With the widespread approval of Lu-PSMA, optimal selection of patients has been a key consideration for physicians facing a variety of clinical settings. Most patients treated with Lu-PSMA in the VISION trial were not previously treated with cabazitaxel, another life-prolonging agent after docetaxel and NHA, and only limited data was available for Lu-PSMA activity in this context. The life expectancy > 6 months required for the inclusion of patients within the VISION trial may have also prompted the inclusion of patients with indolent disease courses, which may not accurately reflect the real-life use of Lu-PSMA.
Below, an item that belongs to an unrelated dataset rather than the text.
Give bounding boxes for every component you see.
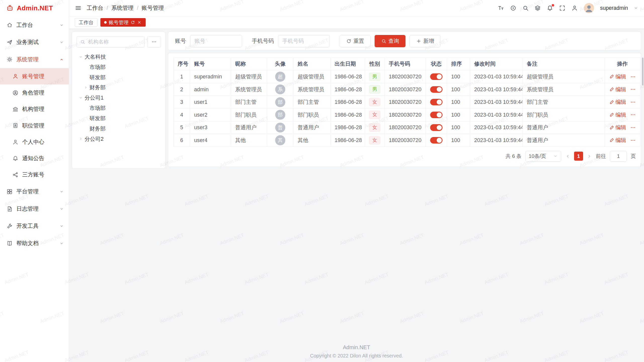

We conducted the European multicenter PACAP study to evaluate the real-life activity of Lu-PSMA after cabazitaxel, understand the determinants of response, and ultimately help improve patient selection. We found a compelling rate of objective radiological response (35%) and PSA decline (44%), but activity was short-lived in this unselected population: radiological progression-free survival was only 4 months, and the time to PSA progression was 3.5 months. Among factors associated with adverse outcomes, short time to castration resistance and high ISUP grade was associated with lesser activity of Lu-PSMA, as well as FDG uptake in patients who had FDG-PET at baseline. Conversely, high PSMA uptake (SUVmean and SUVmax) was associated with better outcomes on Lu-PSMA, as well as depth of PSA decline on therapy.

This work highlights the importance of patient selection based on disease characteristics and PET parameters, as well as thorough follow-up of PSA on-therapy. It also supports widespread integration of both FDG and PSMA-PET in routine practice, which could be further implemented into clinical trials though efforts towards standardized criteria are still underway. Real-world evaluation of Lu-PSMA in earlier settings will be important to improve treatment sequencing with a wider range of therapeutic options available.